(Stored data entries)

━━━━━━━━━━━━━━━━

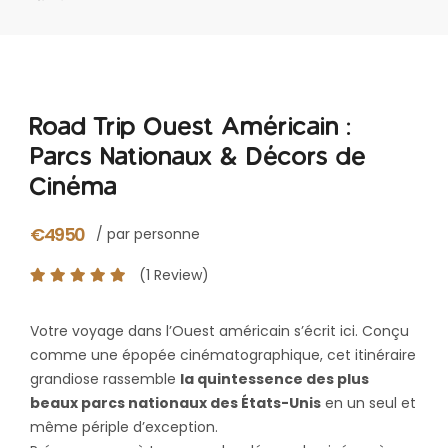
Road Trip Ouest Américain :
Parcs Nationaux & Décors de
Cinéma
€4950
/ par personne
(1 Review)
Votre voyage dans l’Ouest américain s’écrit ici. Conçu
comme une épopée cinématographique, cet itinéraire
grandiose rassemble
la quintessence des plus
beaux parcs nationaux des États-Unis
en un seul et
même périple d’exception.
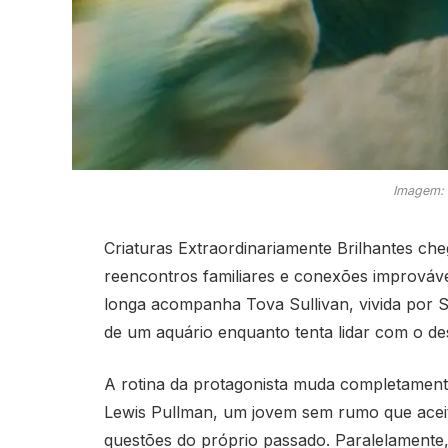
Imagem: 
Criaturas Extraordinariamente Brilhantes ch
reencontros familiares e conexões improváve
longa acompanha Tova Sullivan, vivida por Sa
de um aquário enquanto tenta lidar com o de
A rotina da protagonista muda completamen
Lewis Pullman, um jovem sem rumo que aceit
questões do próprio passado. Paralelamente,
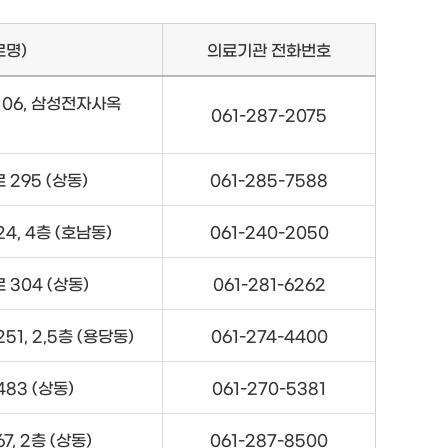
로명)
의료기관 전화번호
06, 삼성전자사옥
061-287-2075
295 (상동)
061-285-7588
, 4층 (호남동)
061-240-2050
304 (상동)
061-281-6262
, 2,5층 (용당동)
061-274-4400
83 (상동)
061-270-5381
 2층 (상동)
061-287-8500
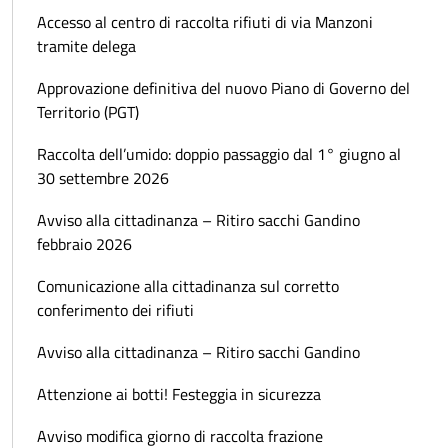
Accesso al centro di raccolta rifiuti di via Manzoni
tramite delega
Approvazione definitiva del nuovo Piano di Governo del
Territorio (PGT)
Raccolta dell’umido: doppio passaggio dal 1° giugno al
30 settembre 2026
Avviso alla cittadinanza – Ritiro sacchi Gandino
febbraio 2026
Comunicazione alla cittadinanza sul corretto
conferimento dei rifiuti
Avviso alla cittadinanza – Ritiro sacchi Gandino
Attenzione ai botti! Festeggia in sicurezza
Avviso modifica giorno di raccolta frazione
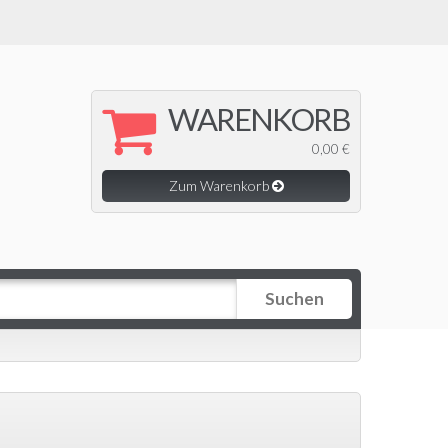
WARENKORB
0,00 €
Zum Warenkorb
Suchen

━━━━━━━━━━━━━━━━

-- DIRECTIONS FOR THIS TASK --
A complete answer gives every line of the data that includes "rifiuti".

-- EXERCISE RESULT --
Accesso al centro di raccolta rifiuti di via Manzoni
conferimento dei rifiuti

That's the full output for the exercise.